■ What you need to do ■
Your answer consists of the lines in the data that contain "interface". Copy each of them.

■ Materials provided ■
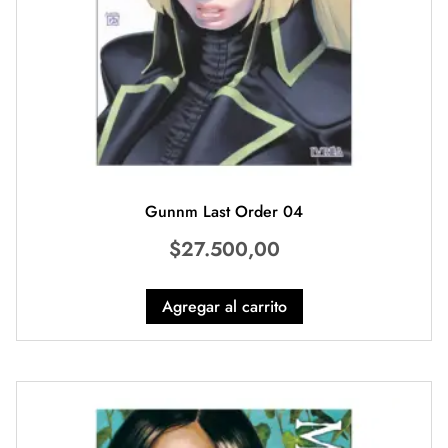
Gunnm Last Order 04
$
27.500,00
Agregar al carrito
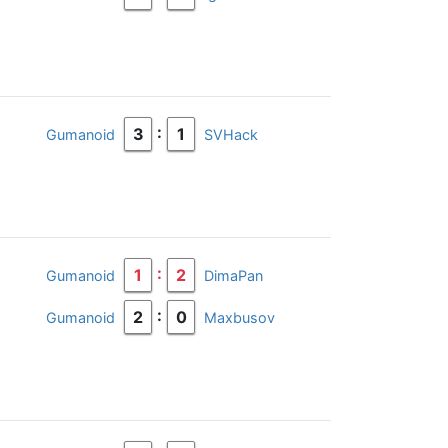
:
3
1
Gumanoid
SVHack
:
1
2
Gumanoid
DimaPan
:
2
0
Gumanoid
Maxbusov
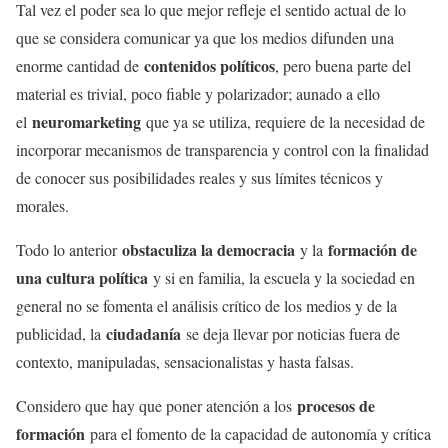
Tal vez el poder sea lo que mejor refleje el sentido actual de lo
que se considera comunicar ya que los medios difunden una
contenidos políticos
enorme cantidad de
, pero buena parte del
material es trivial, poco fiable y polarizador; aunado a ello
neuromarketing
el
que ya se utiliza, requiere de la necesidad de
incorporar mecanismos de transparencia y control con la finalidad
de conocer sus posibilidades reales y sus límites técnicos y
morales.
obstaculiza la democracia
formación de
Todo lo anterior
y la
una cultura política
y si en familia, la escuela y la sociedad en
general no se fomenta el análisis crítico de los medios y de la
ciudadanía
publicidad, la
se deja llevar por noticias fuera de
contexto, manipuladas, sensacionalistas y hasta falsas.
procesos de
Considero que hay que poner atención a los
formación
para el fomento de la capacidad de autonomía y crítica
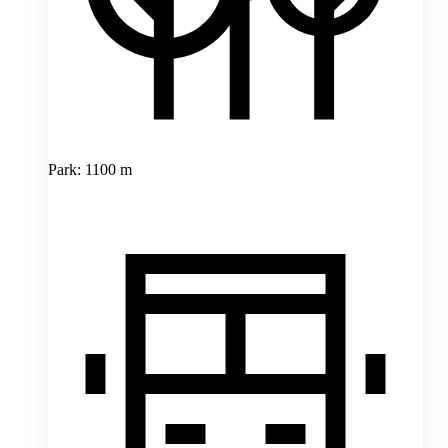
Park: 1100 m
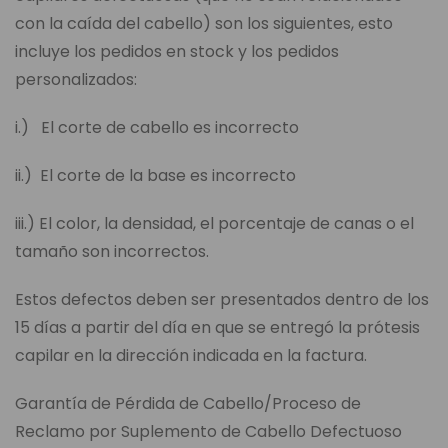
con la caída del cabello) son los siguientes, esto
incluye los pedidos en stock y los pedidos
personalizados:
i.) El corte de cabello es incorrecto
ii.) El corte de la base es incorrecto
iii.) El color, la densidad, el porcentaje de canas o el
tamaño son incorrectos.
Estos defectos deben ser presentados dentro de los
15 días a partir del día en que se entregó la prótesis
capilar en la dirección indicada en la factura.
Garantía de Pérdida de Cabello/Proceso de
Reclamo por Suplemento de Cabello Defectuoso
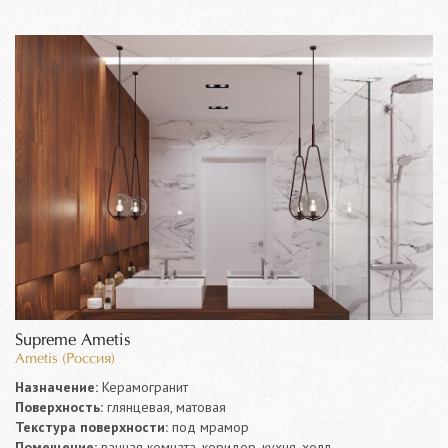
Supreme Ametis
Ametis (Россия)
Назначение:
Керамогранит
Поверхность:
глянцевая, матовая
Текстура поверхности:
под мрамор
Помещение:
ванная комната, коридор, кухня, холл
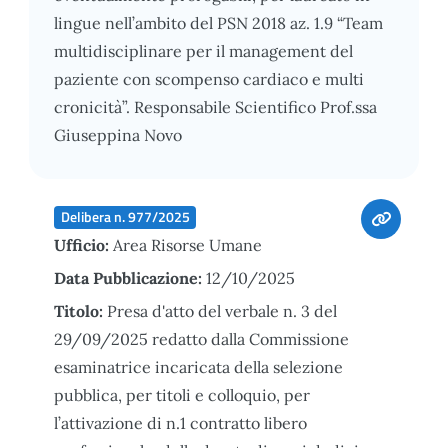
lingue nell’ambito del PSN 2018 az. 1.9 “Team
multidisciplinare per il management del
paziente con scompenso cardiaco e multi
cronicità”. Responsabile Scientifico Prof.ssa
Giuseppina Novo
Delibera n. 977/2025
Ufficio:
Area Risorse Umane
Data Pubblicazione:
12/10/2025
Titolo:
Presa d'atto del verbale n. 3 del
29/09/2025 redatto dalla Commissione
esaminatrice incaricata della selezione
pubblica, per titoli e colloquio, per
l’attivazione di n.1 contratto libero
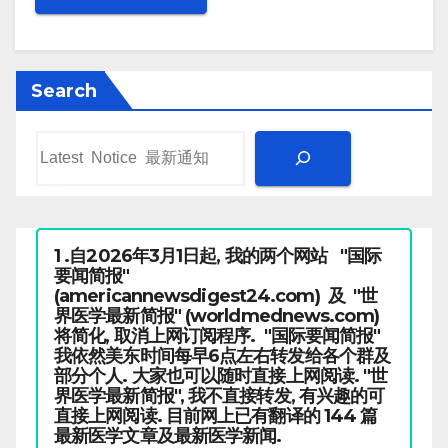
Search
1 .自2026年3月1日起, 我的两个网站 "国际
要闻简报"
(americannewsdigest24.com) 及 "世
界医学最新简报" (worldmednews.com)
将简化, 取消上网订阅程序. "国际要闻简报"
我依然美东时间每早6点左右转发给各个群及
部分个人. 大家也可以随时直接上网阅读. "世
界医学最新简报", 我不直接转发, 有兴趣的可
直接上网阅读. 目前网上已有翻译的 144 篇
最新医学文章及最新医学新闻.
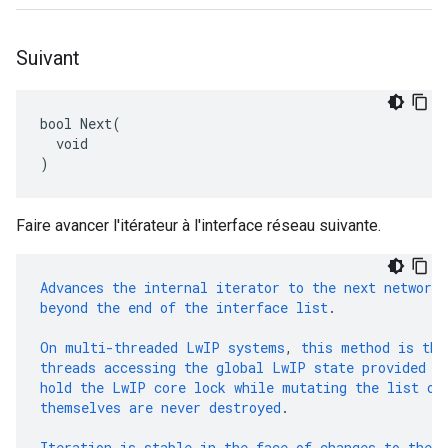
Suivant
bool Next(

  void

)
Faire avancer l'itérateur à l'interface réseau suivante.
Advances
the
internal
iterator
to
the
next
network
beyond
the
end
of
the
interface
list
.
On
multi-threaded
LwIP
systems
,
this
method
is
thr
threads
accessing
the
global
LwIP
state
provided
t
hold
the
LwIP
core
lock
while
mutating
the
list
of
themselves
are
never
destroyed
.
Iteration
is
stable
in
the
face
of
changes
to
the
u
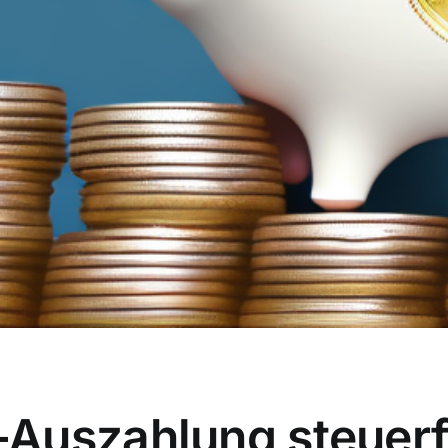
Auszahlung steuerfr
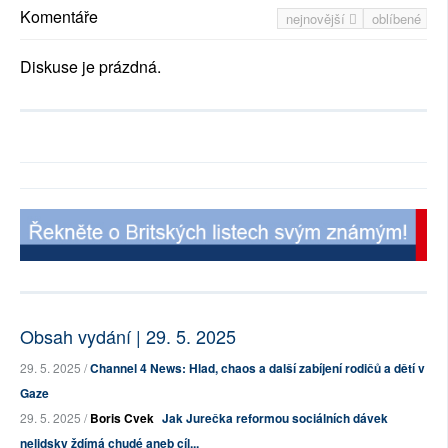
Komentáře
nejnovější
oblíbené
Diskuse je prázdná.
Obsah vydání | 29. 5. 2025
29. 5. 2025 /
Channel 4 News: Hlad, chaos a další zabíjení rodičů a dětí v
Gaze
29. 5. 2025 /
Boris Cvek
Jak Jurečka reformou sociálních dávek
nelidsky ždímá chudé aneb cíl...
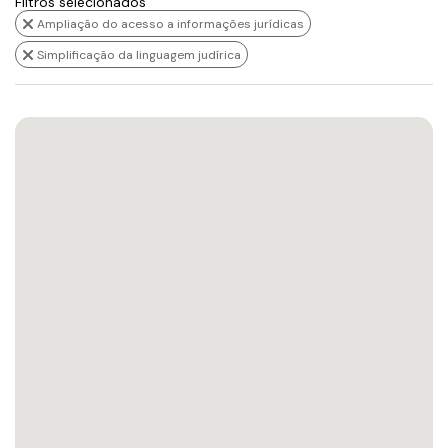
Filtros selecionados
Ampliação do acesso a informações jurídicas
Simplificação da linguagem judírica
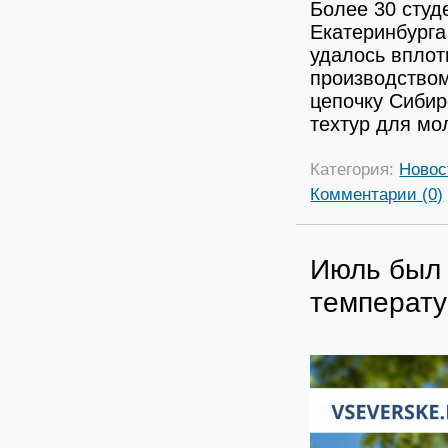
Более 30 студ
Екатеринбурга
удалось вплот
производством
цепочку Сибир
техтур для мо
Категория:
Новос
Комментарии (0)
Июль был 
температу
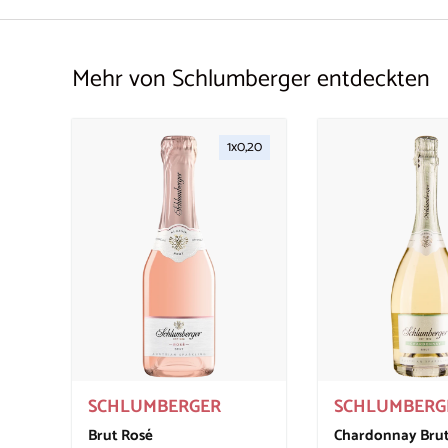
Mehr von Schlumberger entdeckten
1x0,20
In den Warenkorb
SCHLUMBERGER
SCHLUMBERG
Brut Rosé
Chardonnay Brut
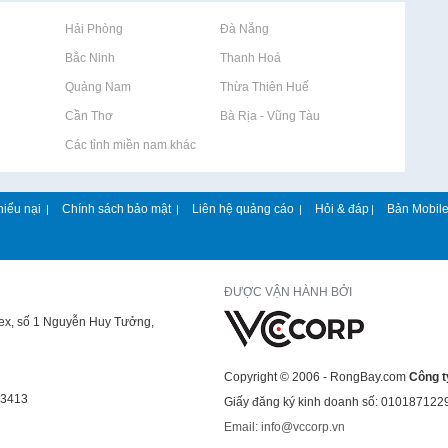
Rao vặt tại Hải Phòng
Rao vặt tại Đà Nẵng
Rao vặt tại Bắc Ninh
Rao vặt tại Thanh Hoá
Rao vặt tại Quảng Nam
Rao vặt tại Thừa Thiên Huế
Rao vặt tại Cần Thơ
Rao vặt tại Bà Rịa - Vũng Tàu
Rao vặt tại Các tỉnh miền nam khác
hiếu nại
Chính sách bảo mật
Liên hệ quảng cáo
Hỏi & đáp
Bản Mobil
|
|
|
|
ĐƯỢC VẬN HÀNH BỞI
lex, số 1 Nguyễn Huy Tưởng,
Copyright © 2006 - RongBay.com
Công t
43413
Giấy đăng ký kinh doanh số: 010187122
Email: info@vccorp.vn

■ Problem solution ■
Faire avancer l'itérateur à l'interface réseau suivante.
interface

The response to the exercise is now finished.